Page-level text extractions:
____
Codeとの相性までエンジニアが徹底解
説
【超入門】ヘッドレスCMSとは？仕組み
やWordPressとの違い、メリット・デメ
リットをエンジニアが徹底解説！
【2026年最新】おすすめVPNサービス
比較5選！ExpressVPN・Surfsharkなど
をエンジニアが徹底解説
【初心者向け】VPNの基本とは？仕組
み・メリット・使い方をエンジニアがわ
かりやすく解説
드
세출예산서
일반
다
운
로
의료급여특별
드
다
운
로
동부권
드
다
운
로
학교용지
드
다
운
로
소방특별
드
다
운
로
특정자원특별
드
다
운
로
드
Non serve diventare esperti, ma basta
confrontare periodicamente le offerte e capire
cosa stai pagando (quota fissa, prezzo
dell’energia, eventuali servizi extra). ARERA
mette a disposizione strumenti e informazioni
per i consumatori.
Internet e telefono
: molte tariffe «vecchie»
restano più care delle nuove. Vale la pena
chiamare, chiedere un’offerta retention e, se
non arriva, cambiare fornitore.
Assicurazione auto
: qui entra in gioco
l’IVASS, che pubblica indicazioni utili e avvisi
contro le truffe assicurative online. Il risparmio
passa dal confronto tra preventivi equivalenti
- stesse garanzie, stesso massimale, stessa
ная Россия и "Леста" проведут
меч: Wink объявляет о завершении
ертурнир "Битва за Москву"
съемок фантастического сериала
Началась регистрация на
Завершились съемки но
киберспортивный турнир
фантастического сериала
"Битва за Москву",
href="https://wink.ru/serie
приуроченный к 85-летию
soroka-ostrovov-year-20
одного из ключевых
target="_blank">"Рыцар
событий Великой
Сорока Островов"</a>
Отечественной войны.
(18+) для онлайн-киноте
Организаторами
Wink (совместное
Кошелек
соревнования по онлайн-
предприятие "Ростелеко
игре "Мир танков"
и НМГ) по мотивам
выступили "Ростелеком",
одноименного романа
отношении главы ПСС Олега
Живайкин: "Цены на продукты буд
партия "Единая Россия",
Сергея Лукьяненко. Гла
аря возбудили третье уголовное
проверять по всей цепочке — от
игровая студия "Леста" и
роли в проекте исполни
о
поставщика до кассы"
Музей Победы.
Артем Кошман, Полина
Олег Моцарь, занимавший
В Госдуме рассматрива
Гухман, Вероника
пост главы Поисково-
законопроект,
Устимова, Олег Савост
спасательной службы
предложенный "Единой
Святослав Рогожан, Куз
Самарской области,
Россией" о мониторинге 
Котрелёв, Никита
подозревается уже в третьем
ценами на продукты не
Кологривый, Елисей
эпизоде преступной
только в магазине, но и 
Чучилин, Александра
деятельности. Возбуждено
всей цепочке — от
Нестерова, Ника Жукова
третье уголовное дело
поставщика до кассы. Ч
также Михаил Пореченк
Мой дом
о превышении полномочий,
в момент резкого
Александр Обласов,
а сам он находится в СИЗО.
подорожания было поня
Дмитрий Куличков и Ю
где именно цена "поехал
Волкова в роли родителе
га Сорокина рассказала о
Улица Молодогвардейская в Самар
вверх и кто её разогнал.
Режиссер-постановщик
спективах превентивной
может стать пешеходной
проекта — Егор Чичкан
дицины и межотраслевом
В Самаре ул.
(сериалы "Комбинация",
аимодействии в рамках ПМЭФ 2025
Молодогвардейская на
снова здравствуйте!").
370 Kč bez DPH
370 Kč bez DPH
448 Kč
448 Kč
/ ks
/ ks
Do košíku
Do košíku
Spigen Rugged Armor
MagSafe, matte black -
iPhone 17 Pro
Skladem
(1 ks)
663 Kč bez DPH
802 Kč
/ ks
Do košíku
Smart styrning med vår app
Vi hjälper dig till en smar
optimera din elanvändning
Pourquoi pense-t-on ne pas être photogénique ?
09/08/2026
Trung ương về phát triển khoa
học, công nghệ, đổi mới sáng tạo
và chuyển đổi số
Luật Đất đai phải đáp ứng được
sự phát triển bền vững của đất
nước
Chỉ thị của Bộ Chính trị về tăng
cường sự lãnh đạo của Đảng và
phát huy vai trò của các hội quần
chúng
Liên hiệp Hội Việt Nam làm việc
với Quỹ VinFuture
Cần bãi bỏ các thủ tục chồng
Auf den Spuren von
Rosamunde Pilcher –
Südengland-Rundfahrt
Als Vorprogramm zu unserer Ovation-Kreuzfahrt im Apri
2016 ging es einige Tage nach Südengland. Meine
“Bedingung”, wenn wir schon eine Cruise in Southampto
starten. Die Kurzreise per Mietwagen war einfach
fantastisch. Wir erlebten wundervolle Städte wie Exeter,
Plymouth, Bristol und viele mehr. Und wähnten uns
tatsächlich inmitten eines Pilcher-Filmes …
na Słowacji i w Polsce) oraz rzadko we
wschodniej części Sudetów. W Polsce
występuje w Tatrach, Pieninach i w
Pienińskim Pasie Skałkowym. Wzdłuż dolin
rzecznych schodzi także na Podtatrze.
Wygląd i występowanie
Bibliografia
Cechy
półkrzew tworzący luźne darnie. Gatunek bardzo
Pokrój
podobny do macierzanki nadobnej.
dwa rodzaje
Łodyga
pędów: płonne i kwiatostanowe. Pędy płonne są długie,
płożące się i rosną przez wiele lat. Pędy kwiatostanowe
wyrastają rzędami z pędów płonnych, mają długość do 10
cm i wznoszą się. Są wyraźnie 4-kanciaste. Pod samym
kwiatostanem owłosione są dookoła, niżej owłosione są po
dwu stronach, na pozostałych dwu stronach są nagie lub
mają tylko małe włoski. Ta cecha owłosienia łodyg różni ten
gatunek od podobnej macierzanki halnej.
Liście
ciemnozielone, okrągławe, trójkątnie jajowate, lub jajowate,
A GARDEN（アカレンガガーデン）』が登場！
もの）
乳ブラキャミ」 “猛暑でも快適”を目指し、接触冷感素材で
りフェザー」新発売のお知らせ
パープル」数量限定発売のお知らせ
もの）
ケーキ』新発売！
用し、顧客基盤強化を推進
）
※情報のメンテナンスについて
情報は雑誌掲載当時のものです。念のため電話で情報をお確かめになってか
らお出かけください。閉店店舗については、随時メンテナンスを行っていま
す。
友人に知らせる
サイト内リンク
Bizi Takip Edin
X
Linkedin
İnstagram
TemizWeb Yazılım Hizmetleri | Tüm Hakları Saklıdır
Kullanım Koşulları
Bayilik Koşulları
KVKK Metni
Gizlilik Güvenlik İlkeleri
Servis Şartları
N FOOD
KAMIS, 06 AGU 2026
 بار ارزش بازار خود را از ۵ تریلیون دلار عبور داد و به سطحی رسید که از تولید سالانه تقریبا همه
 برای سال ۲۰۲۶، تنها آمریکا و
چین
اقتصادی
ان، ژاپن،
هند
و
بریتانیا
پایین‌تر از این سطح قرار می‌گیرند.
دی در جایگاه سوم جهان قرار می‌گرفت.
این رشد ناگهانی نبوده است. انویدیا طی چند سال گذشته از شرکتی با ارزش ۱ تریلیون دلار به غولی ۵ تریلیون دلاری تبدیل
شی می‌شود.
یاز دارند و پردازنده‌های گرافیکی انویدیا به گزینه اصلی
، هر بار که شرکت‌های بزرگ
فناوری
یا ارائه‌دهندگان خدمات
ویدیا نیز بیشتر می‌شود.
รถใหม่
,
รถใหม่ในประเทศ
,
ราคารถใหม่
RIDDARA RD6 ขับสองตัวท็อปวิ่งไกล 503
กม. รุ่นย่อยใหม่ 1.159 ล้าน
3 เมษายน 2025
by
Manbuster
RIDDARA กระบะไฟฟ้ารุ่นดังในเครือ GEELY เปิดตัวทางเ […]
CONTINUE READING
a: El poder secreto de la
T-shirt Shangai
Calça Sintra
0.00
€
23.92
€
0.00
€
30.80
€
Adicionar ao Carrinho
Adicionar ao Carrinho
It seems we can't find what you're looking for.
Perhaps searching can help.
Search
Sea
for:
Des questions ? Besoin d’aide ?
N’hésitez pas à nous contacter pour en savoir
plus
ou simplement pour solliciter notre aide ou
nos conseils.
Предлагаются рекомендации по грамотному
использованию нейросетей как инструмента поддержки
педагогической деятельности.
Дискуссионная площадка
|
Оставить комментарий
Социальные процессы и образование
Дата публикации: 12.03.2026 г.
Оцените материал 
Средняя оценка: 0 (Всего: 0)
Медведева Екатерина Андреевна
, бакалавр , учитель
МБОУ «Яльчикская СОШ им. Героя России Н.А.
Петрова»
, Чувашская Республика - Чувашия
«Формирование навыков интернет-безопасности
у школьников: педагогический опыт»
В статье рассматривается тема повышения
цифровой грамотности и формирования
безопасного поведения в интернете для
____
Instructions for the task: From the entries above, copy out every line where the string "Битва" appears.

Your response:
ертурнир "Битва за Москву"
"Битва за Москву",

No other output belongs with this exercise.